▶ _TASK DETAILS_: Transcribe the entries, keeping every character the same.

RECORDS FOR THIS EXERCISE Start Marker

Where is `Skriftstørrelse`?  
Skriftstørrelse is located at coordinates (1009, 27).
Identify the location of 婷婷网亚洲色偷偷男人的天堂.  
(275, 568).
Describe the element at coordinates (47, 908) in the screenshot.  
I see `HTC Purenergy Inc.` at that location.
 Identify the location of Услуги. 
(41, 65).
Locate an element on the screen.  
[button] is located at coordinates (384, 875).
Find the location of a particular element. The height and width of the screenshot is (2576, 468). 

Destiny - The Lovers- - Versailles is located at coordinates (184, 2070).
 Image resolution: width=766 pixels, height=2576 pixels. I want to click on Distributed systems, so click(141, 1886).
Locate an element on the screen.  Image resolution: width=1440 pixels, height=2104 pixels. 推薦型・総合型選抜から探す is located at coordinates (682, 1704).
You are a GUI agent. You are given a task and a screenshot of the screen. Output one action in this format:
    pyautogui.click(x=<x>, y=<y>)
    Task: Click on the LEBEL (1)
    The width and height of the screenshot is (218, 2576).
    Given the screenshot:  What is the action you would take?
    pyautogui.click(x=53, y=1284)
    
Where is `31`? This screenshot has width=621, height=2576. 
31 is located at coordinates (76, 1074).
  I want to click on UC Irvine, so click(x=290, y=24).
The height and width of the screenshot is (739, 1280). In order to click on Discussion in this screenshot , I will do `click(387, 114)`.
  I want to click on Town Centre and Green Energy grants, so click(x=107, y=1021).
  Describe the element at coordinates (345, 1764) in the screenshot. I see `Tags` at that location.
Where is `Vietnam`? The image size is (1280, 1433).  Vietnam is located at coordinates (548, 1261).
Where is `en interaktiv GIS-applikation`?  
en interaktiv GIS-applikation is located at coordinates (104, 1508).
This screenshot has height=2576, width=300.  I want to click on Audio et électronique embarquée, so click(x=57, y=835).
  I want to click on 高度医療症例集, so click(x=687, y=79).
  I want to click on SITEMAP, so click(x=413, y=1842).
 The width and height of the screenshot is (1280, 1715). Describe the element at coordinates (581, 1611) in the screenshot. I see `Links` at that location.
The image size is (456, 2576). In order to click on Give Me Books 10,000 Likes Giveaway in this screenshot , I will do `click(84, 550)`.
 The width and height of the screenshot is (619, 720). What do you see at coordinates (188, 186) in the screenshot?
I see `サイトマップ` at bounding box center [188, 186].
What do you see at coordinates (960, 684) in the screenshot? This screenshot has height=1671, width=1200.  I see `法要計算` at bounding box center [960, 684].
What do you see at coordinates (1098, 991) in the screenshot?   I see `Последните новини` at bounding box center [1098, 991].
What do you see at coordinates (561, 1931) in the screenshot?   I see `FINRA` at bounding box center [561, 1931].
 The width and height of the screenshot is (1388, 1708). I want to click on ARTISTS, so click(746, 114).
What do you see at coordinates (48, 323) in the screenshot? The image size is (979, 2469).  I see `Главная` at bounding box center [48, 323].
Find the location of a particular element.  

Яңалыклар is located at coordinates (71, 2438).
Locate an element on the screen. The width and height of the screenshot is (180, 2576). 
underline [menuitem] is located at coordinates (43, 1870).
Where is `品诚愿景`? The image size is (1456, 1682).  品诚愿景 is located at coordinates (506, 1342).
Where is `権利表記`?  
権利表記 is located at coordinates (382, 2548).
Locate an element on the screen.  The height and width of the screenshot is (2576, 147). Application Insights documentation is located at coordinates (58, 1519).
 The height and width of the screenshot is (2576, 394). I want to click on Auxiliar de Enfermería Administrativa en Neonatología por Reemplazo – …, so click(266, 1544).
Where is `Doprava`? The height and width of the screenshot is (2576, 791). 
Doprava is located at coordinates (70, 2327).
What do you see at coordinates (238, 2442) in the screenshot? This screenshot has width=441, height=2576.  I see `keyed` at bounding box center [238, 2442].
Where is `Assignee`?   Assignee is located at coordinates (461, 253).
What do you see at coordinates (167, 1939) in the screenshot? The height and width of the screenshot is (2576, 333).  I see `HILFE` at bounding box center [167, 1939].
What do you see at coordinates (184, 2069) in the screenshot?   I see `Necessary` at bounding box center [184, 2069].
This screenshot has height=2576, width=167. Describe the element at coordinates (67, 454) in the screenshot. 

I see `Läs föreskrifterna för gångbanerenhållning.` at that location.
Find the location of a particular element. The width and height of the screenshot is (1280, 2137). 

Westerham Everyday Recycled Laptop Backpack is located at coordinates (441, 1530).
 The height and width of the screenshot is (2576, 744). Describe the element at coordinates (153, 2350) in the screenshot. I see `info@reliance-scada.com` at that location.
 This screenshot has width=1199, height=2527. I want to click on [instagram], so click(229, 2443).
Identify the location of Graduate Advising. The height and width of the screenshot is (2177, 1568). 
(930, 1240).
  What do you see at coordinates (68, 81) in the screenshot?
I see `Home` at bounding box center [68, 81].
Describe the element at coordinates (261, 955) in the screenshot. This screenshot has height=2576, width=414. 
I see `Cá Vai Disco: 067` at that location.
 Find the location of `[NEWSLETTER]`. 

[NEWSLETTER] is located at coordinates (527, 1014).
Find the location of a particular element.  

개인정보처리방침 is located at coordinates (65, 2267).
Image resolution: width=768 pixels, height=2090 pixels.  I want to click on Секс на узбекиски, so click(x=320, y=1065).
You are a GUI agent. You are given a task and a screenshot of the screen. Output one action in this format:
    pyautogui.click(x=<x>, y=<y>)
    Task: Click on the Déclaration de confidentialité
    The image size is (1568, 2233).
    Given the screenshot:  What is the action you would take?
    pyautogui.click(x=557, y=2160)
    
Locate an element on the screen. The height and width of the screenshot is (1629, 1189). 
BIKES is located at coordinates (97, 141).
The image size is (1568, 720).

RECORDS FOR THIS EXERCISE End Marker

▶ _TASK OUTPUT_:
Where is `Skriftstørrelse`?  
Skriftstørrelse is located at coordinates (1009, 27).
Identify the location of 婷婷网亚洲色偷偷男人的天堂.  
(275, 568).
Describe the element at coordinates (47, 908) in the screenshot.  
I see `HTC Purenergy Inc.` at that location.
 Identify the location of Услуги. 
(41, 65).
Locate an element on the screen.  
[button] is located at coordinates (384, 875).
Find the location of a particular element. The height and width of the screenshot is (2576, 468). 

Destiny - The Lovers- - Versailles is located at coordinates (184, 2070).
 Image resolution: width=766 pixels, height=2576 pixels. I want to click on Distributed systems, so click(141, 1886).
Locate an element on the screen.  Image resolution: width=1440 pixels, height=2104 pixels. 推薦型・総合型選抜から探す is located at coordinates (682, 1704).
You are a GUI agent. You are given a task and a screenshot of the screen. Output one action in this format:
    pyautogui.click(x=<x>, y=<y>)
    Task: Click on the LEBEL (1)
    The width and height of the screenshot is (218, 2576).
    Given the screenshot:  What is the action you would take?
    pyautogui.click(x=53, y=1284)
    
Where is `31`? This screenshot has width=621, height=2576. 
31 is located at coordinates (76, 1074).
  I want to click on UC Irvine, so click(x=290, y=24).
The height and width of the screenshot is (739, 1280). In order to click on Discussion in this screenshot , I will do `click(387, 114)`.
  I want to click on Town Centre and Green Energy grants, so click(x=107, y=1021).
  Describe the element at coordinates (345, 1764) in the screenshot. I see `Tags` at that location.
Where is `Vietnam`? The image size is (1280, 1433).  Vietnam is located at coordinates (548, 1261).
Where is `en interaktiv GIS-applikation`?  
en interaktiv GIS-applikation is located at coordinates (104, 1508).
This screenshot has height=2576, width=300.  I want to click on Audio et électronique embarquée, so click(x=57, y=835).
  I want to click on 高度医療症例集, so click(x=687, y=79).
  I want to click on SITEMAP, so click(x=413, y=1842).
 The width and height of the screenshot is (1280, 1715). Describe the element at coordinates (581, 1611) in the screenshot. I see `Links` at that location.
The image size is (456, 2576). In order to click on Give Me Books 10,000 Likes Giveaway in this screenshot , I will do `click(84, 550)`.
 The width and height of the screenshot is (619, 720). What do you see at coordinates (188, 186) in the screenshot?
I see `サイトマップ` at bounding box center [188, 186].
What do you see at coordinates (960, 684) in the screenshot? This screenshot has height=1671, width=1200.  I see `法要計算` at bounding box center [960, 684].
What do you see at coordinates (1098, 991) in the screenshot?   I see `Последните новини` at bounding box center [1098, 991].
What do you see at coordinates (561, 1931) in the screenshot?   I see `FINRA` at bounding box center [561, 1931].
 The width and height of the screenshot is (1388, 1708). I want to click on ARTISTS, so click(746, 114).
What do you see at coordinates (48, 323) in the screenshot? The image size is (979, 2469).  I see `Главная` at bounding box center [48, 323].
Find the location of a particular element.  

Яңалыклар is located at coordinates (71, 2438).
Locate an element on the screen. The width and height of the screenshot is (180, 2576). 
underline [menuitem] is located at coordinates (43, 1870).
Where is `品诚愿景`? The image size is (1456, 1682).  品诚愿景 is located at coordinates (506, 1342).
Where is `権利表記`?  
権利表記 is located at coordinates (382, 2548).
Locate an element on the screen.  The height and width of the screenshot is (2576, 147). Application Insights documentation is located at coordinates (58, 1519).
 The height and width of the screenshot is (2576, 394). I want to click on Auxiliar de Enfermería Administrativa en Neonatología por Reemplazo – …, so click(266, 1544).
Where is `Doprava`? The height and width of the screenshot is (2576, 791). 
Doprava is located at coordinates (70, 2327).
What do you see at coordinates (238, 2442) in the screenshot? This screenshot has width=441, height=2576.  I see `keyed` at bounding box center [238, 2442].
Where is `Assignee`?   Assignee is located at coordinates (461, 253).
What do you see at coordinates (167, 1939) in the screenshot? The height and width of the screenshot is (2576, 333).  I see `HILFE` at bounding box center [167, 1939].
What do you see at coordinates (184, 2069) in the screenshot?   I see `Necessary` at bounding box center [184, 2069].
This screenshot has height=2576, width=167. Describe the element at coordinates (67, 454) in the screenshot. 

I see `Läs föreskrifterna för gångbanerenhållning.` at that location.
Find the location of a particular element. The width and height of the screenshot is (1280, 2137). 

Westerham Everyday Recycled Laptop Backpack is located at coordinates (441, 1530).
 The height and width of the screenshot is (2576, 744). Describe the element at coordinates (153, 2350) in the screenshot. I see `info@reliance-scada.com` at that location.
 This screenshot has width=1199, height=2527. I want to click on [instagram], so click(229, 2443).
Identify the location of Graduate Advising. The height and width of the screenshot is (2177, 1568). 
(930, 1240).
  What do you see at coordinates (68, 81) in the screenshot?
I see `Home` at bounding box center [68, 81].
Describe the element at coordinates (261, 955) in the screenshot. This screenshot has height=2576, width=414. 
I see `Cá Vai Disco: 067` at that location.
 Find the location of `[NEWSLETTER]`. 

[NEWSLETTER] is located at coordinates (527, 1014).
Find the location of a particular element.  

개인정보처리방침 is located at coordinates (65, 2267).
Image resolution: width=768 pixels, height=2090 pixels.  I want to click on Секс на узбекиски, so click(x=320, y=1065).
You are a GUI agent. You are given a task and a screenshot of the screen. Output one action in this format:
    pyautogui.click(x=<x>, y=<y>)
    Task: Click on the Déclaration de confidentialité
    The image size is (1568, 2233).
    Given the screenshot:  What is the action you would take?
    pyautogui.click(x=557, y=2160)
    
Locate an element on the screen. The height and width of the screenshot is (1629, 1189). 
BIKES is located at coordinates (97, 141).
The image size is (1568, 720).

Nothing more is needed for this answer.